→ Aim of the exercise
For the listing underneath, give the count of lines containing the string "juvenil" and nothing further.

→ Data for review
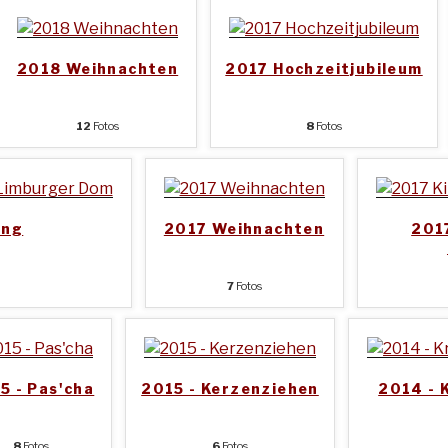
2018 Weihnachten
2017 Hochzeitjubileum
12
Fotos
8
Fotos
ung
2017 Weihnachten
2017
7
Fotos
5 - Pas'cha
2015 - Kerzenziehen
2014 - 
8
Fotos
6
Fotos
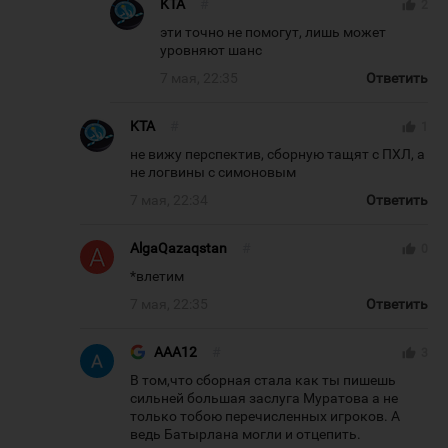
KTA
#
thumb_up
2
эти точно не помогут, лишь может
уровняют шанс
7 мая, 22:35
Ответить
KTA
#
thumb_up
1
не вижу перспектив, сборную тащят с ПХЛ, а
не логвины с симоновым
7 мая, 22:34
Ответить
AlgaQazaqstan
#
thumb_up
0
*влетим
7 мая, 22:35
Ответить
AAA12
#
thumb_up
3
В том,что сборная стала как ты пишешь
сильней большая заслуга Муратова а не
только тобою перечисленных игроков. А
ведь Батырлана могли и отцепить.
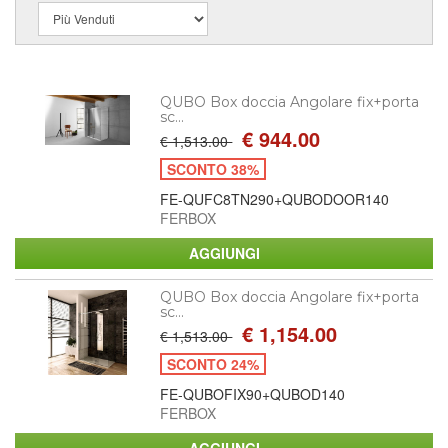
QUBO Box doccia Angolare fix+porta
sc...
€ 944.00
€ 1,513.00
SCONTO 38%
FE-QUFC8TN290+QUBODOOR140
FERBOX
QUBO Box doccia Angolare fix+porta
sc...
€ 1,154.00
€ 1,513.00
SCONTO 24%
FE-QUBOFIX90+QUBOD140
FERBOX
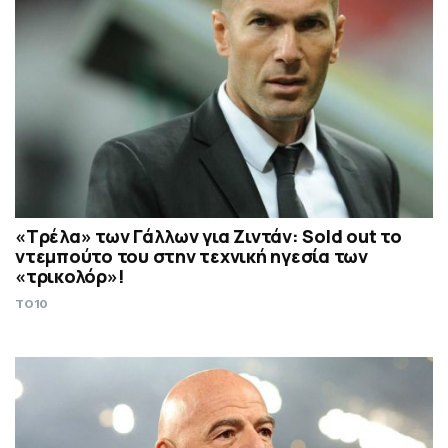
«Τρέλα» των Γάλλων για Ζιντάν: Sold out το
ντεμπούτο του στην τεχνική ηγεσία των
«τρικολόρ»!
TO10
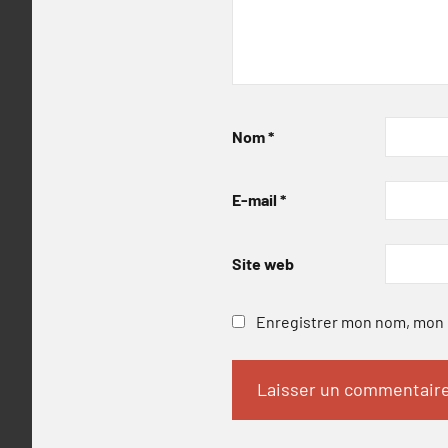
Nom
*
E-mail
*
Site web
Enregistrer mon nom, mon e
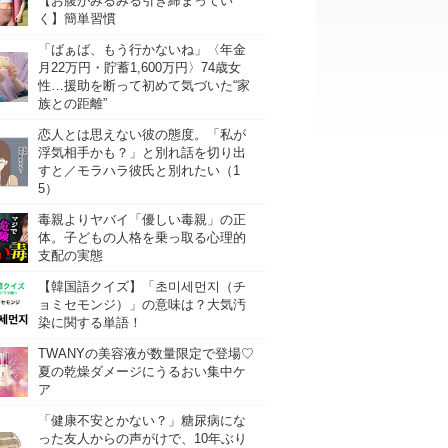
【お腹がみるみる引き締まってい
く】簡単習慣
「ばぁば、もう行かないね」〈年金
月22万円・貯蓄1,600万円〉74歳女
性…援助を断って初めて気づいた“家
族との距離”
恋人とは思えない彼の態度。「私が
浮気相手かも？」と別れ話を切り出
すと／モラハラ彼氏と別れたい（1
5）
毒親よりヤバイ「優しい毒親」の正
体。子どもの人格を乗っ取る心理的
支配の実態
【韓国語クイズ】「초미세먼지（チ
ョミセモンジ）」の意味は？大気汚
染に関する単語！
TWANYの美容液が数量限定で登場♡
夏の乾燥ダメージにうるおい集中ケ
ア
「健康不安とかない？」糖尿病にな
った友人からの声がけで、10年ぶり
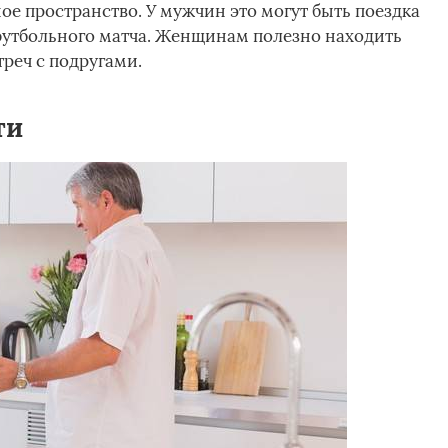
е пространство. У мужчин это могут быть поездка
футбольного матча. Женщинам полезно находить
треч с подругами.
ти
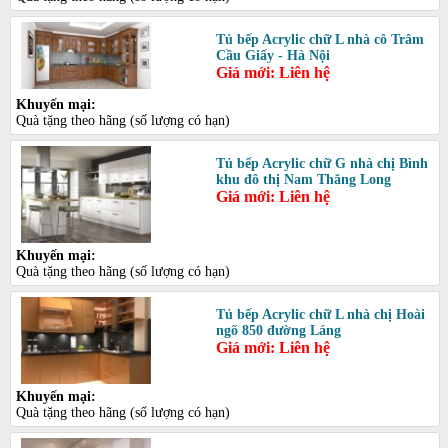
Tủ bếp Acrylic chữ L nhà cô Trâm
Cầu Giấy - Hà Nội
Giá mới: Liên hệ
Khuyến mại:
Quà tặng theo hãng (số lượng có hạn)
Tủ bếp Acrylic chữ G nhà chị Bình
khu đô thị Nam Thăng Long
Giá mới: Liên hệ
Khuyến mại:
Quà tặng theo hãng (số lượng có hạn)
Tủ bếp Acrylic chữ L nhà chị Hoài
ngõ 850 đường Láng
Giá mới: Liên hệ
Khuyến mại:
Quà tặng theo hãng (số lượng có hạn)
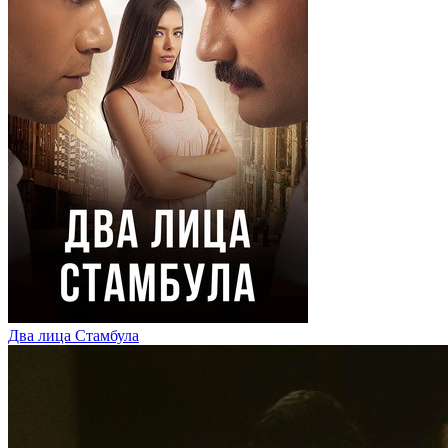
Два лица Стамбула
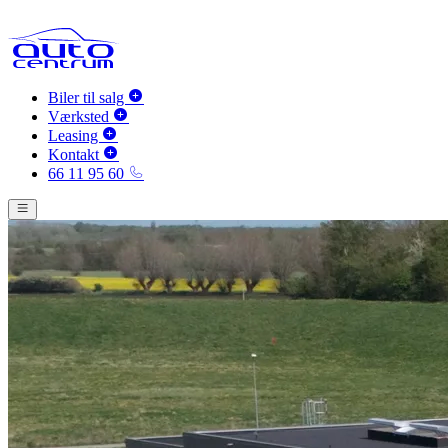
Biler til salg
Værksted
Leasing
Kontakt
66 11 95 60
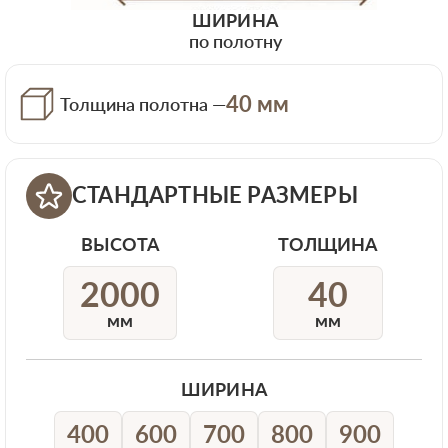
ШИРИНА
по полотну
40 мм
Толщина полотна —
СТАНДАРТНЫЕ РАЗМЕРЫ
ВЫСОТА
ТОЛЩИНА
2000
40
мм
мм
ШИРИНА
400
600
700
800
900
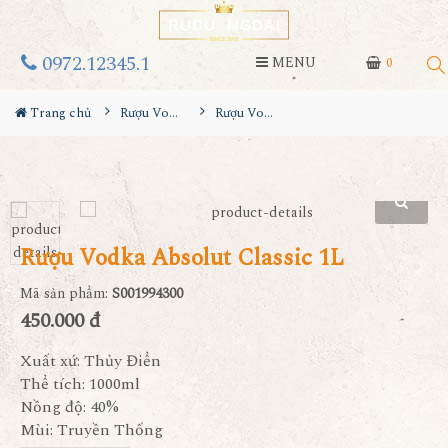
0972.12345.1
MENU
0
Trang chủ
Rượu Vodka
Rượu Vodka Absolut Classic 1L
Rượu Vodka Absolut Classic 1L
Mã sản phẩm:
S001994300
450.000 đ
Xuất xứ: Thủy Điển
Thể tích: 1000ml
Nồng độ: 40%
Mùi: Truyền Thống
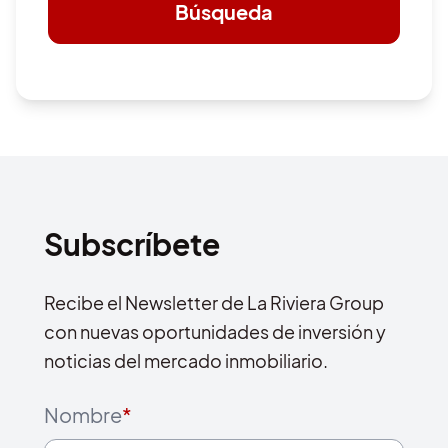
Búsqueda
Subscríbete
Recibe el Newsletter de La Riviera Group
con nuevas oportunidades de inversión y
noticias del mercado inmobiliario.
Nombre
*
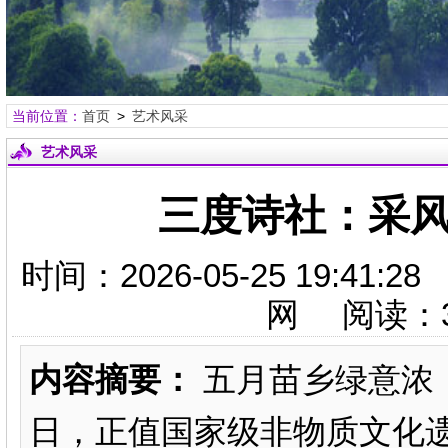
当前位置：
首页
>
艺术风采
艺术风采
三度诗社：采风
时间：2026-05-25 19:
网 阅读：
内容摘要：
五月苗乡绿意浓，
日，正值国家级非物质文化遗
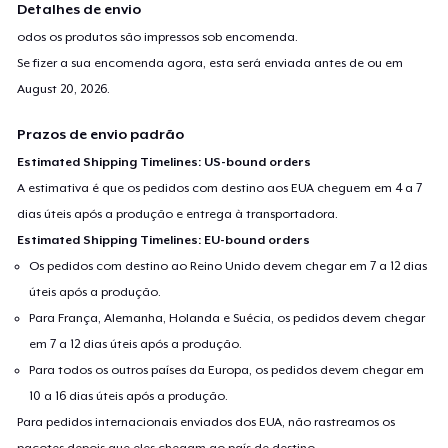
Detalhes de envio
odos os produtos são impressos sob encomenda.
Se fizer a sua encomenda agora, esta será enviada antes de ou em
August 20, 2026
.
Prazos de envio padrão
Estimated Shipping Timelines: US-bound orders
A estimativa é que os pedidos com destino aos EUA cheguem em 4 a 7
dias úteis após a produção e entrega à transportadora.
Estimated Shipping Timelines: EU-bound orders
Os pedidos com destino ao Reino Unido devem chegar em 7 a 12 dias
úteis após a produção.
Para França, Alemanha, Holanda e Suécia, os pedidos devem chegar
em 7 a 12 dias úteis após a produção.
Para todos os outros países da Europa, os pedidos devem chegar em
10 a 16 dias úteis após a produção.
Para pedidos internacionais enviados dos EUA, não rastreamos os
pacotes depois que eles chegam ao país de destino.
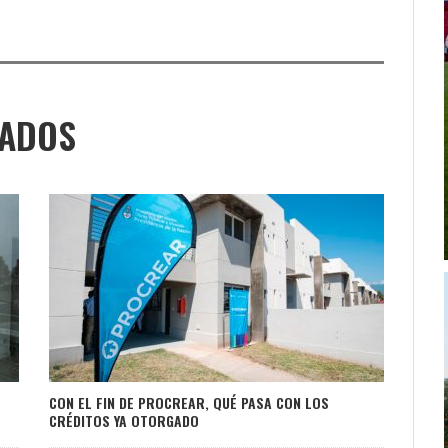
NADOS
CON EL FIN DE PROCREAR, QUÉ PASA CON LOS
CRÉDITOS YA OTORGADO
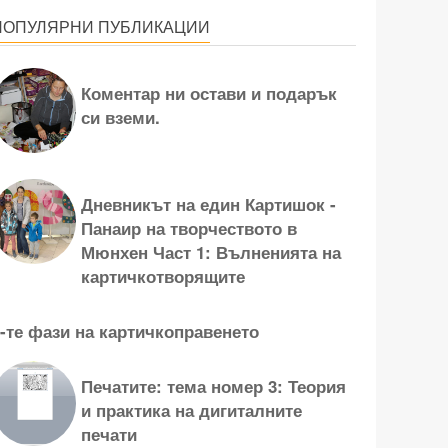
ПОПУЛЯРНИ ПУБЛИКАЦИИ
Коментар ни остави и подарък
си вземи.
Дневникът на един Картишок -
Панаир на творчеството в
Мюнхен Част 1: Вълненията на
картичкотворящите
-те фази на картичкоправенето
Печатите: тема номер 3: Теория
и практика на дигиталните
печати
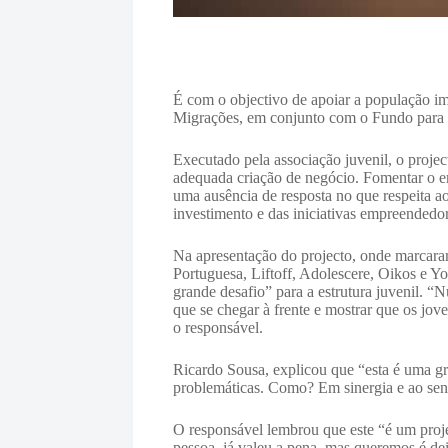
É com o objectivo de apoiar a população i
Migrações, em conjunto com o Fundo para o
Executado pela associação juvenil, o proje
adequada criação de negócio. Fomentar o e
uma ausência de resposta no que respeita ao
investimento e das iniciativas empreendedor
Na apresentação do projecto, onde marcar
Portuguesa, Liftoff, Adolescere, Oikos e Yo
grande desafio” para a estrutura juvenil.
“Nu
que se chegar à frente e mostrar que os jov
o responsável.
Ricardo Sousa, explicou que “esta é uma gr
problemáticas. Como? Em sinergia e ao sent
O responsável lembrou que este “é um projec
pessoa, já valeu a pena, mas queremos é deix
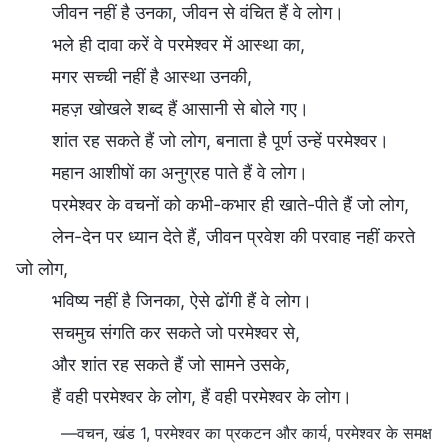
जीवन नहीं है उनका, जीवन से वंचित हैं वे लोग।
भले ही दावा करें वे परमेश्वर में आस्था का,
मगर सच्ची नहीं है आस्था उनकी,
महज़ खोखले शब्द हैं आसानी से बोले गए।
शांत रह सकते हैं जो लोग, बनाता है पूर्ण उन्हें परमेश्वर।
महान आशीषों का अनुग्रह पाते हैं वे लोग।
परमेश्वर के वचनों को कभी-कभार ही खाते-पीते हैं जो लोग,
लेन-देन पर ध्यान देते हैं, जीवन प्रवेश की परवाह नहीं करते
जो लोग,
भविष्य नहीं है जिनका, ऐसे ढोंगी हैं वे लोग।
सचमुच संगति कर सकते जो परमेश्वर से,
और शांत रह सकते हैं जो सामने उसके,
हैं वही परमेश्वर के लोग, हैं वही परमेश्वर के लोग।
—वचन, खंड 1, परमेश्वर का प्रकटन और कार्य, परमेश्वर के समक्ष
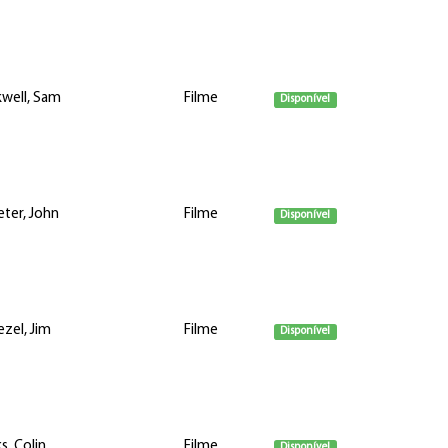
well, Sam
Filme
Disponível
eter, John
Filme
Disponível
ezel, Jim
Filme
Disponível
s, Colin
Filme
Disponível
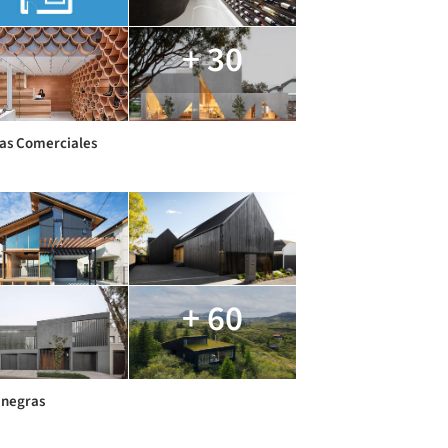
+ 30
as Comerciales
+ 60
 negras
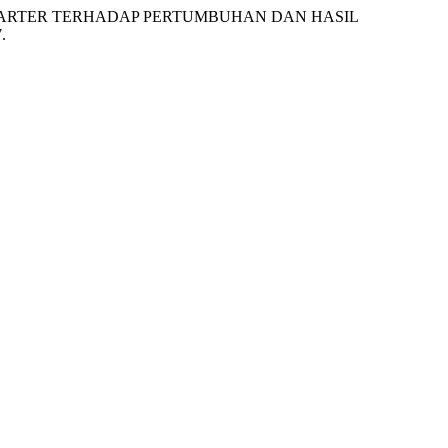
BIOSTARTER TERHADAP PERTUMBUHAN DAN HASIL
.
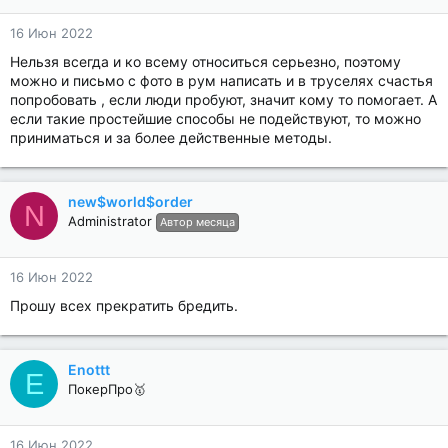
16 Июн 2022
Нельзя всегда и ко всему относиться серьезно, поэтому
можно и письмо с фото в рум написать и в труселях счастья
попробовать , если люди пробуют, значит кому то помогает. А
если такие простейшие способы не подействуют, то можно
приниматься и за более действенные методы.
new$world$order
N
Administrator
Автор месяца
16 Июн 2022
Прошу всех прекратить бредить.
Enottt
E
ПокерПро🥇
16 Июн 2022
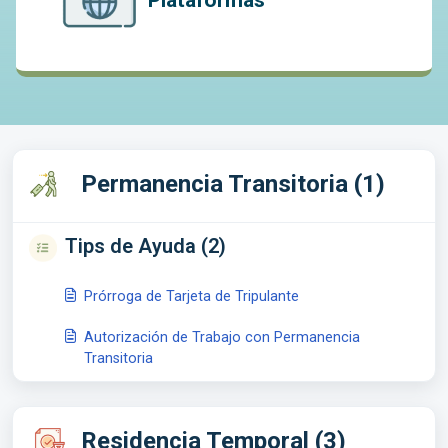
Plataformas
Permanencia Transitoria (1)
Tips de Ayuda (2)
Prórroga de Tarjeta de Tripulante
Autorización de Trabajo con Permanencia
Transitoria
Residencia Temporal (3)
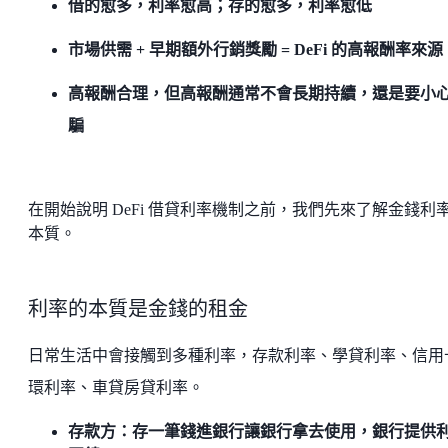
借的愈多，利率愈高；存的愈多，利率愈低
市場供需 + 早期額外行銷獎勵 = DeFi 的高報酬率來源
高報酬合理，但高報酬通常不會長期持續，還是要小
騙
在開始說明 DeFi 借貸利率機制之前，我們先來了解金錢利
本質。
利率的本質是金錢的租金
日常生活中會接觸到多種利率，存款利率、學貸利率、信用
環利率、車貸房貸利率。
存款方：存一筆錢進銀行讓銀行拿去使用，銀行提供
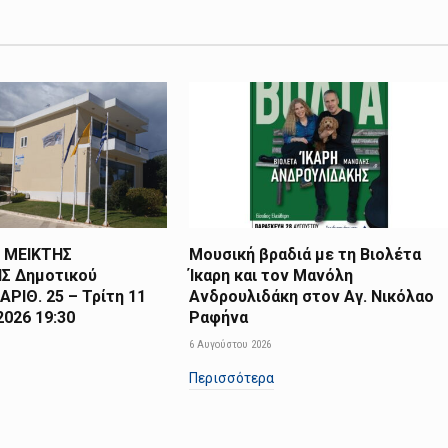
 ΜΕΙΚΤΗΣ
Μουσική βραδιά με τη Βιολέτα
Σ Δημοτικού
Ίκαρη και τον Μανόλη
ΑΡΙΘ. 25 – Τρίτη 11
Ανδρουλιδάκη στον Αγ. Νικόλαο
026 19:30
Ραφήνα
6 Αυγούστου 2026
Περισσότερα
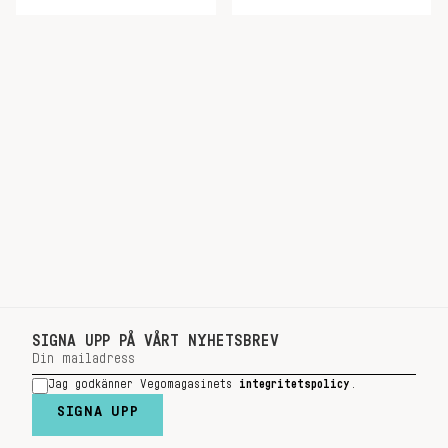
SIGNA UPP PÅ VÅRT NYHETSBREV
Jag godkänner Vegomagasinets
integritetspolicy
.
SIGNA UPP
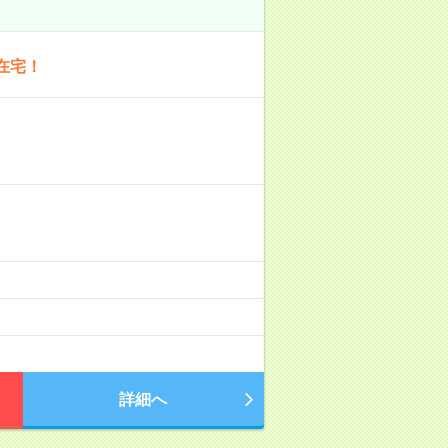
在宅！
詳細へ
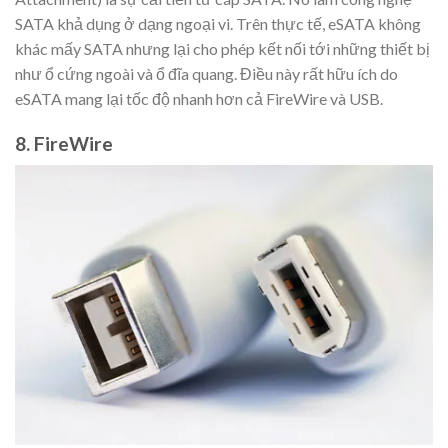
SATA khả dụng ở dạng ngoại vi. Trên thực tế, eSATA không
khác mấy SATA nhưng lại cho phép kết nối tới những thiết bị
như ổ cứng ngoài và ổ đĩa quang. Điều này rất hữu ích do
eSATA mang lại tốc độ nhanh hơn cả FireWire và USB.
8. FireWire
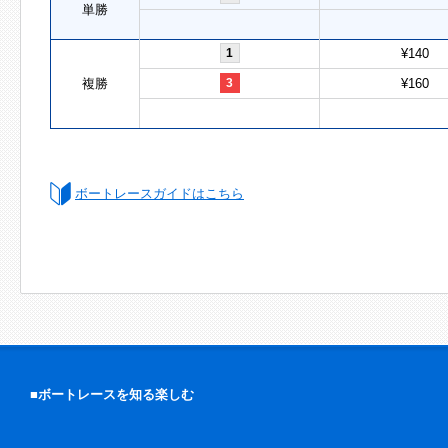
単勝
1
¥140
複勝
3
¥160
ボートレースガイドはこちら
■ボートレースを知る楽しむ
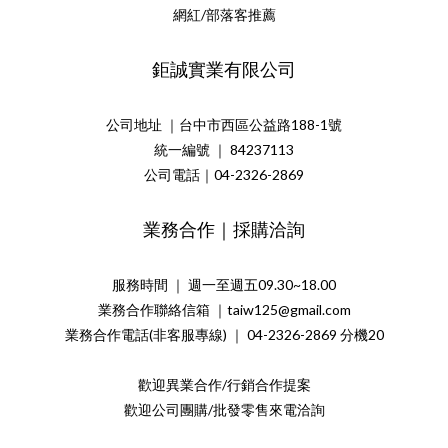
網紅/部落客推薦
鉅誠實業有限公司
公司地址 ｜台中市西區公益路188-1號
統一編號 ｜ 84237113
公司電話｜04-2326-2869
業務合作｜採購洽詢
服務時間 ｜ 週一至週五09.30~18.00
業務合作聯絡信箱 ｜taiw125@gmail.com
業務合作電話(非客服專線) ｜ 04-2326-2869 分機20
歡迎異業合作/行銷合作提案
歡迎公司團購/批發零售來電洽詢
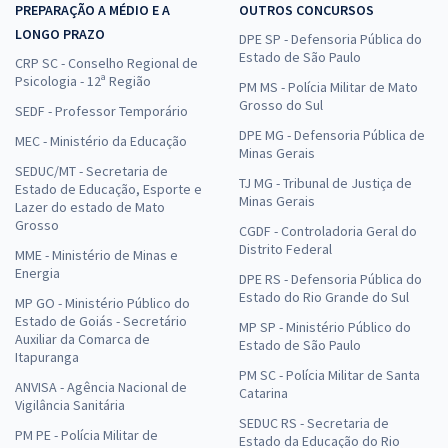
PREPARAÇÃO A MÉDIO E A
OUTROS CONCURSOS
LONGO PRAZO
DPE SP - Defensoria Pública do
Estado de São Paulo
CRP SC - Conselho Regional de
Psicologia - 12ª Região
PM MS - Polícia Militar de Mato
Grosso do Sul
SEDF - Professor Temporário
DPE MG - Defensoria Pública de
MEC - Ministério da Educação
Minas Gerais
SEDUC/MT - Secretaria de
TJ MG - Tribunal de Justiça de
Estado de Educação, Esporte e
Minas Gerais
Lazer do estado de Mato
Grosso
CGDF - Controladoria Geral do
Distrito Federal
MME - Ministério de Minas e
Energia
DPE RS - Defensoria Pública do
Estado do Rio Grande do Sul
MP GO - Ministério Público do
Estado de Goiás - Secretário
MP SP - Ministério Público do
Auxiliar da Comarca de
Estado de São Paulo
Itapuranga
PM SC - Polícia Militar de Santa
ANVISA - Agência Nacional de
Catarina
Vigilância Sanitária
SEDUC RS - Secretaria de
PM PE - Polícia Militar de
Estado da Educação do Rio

→ Solution to the problem
2